白夜が着替えている間、三人が会話してる途中でカーテンが開いた。
「すまぬが・・・コレは何処に付けるのだ?」
「あぁ・・・それは、此処に付けるのよ。」
千歳は白夜からボレロを受け取ると、ちゃんと着付けてくれた。
「はい。出来上がり。」
「ありがとう。」
着替えた白夜の服装に、皆が絶賛。
「おぉ・・・清楚で可愛い!」
「クッ・・・やるわね・・・千歳。」
重ね着風ニットワンピにリボン付きの白いボレロを着た白夜が、恥ずかしげに立っていた。
「それでいいんじゃない?」
「う-・・・。悔しいけど可愛い。で、でも・・・値段次第!高かったら無理だからね!」
負け惜しみする夕紀に、千歳は微笑みながら
「フフフ・・・全部含めても、結構安かったわよ。夕紀。」
「ふ、ふふーん。貴方の言う安いってのが疑わしいわ。」
「あら?心外ね。ちゃんと貴方の資金内に納めてあげてるわ。」
「・・・ホント?」
「えぇ、ホントよ。」
「じゃぁ・・・白夜、その服脱いでレジに持って行きましょ。」
「うむ。わかった。ちょっと待っててくれ。」
そう言って、白夜は試着室のカーテンを閉めた。
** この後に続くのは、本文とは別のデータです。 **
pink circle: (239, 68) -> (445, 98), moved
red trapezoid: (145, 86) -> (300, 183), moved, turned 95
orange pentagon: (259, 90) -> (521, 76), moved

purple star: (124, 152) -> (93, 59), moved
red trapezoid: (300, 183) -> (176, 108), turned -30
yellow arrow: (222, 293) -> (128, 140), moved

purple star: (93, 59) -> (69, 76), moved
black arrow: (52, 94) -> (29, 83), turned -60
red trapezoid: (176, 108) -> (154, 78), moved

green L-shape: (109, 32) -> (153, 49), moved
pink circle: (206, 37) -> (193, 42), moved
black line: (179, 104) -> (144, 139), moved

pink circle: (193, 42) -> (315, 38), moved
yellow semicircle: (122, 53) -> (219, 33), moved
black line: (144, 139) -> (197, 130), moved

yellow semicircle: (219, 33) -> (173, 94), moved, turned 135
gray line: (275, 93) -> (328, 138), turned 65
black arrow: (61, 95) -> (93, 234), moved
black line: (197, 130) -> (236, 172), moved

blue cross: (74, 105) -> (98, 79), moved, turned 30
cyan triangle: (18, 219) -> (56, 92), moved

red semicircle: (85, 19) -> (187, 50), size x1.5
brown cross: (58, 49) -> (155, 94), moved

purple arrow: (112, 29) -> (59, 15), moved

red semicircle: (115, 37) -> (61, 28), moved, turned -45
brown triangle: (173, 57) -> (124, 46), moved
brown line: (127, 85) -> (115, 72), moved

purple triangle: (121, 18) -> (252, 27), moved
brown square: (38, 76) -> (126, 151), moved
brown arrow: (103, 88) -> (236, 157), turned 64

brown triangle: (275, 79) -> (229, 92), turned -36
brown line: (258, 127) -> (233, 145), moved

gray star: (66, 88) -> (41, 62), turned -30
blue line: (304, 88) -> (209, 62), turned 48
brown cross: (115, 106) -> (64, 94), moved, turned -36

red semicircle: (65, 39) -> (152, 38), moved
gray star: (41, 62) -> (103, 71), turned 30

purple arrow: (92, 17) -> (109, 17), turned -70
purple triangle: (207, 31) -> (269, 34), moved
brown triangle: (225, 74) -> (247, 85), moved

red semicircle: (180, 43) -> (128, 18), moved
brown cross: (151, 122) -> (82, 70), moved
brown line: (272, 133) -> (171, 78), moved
その時、夕紀は無性にカーテンを開けたい衝動に駆られた。
「えい!」
イキナリ試着室のカーテンを開いたのだ。突然の事に白夜は脱ぎかけのまま、硬直した。
「な?!なにをしてるのだバカモノ!!」
白夜は慌てて着直して、夕紀を怒鳴りつけると急いでカーテンを閉めた。
あきれ顔で千歳が夕紀に話しかけた。
「イキナリ何してるの?夕紀は・・・。」
「エヘッ♪ついやっちゃった。」
千歳はタメ息をこぼすと、
「やっちゃったって・・・また、白夜ちゃんに怒られるわよ?」
「でも・・・やりたい気持ちは、わかるわ・・・。」
「ヒロミはわかってくれると思ってた!」
そう言ってヒロミの手を取る夕紀の背後から、着替えを終えた白夜による垂直チョップが夕紀の頭を襲った。
「あいったぁ~・・・!」
「お主は・・・好奇心が旺盛すぎる!」
「いやぁ・・・それほどでもぉ。」
「褒めとらん!」
白夜に怒られてる夕紀を見て、苦笑いする千歳と爆笑してるヒロミ。
「あははは!どっちがお姉さんかわからないわよ。」
「本当ね。」
「ほら、頼んだぞ。」
「ぬぃ・・・。」
夕紀は頭をさすりながら、白夜から服を受け取った。
「さぁ!夕紀が精算してきたら、カラオケいこうか?」
「賛成!」
「ちょっと、レジに行ってくる。」
「うむ。」
夕紀は服を持って駆け足でレジに向かった。その姿を三人は見届け、白夜がタメ息をついた。
「はぁ・・・もう少し、おしとやかに育ってくれないものか・・・。」
感慨深く肩を落とす白夜の台詞に二人はクスクスと笑った。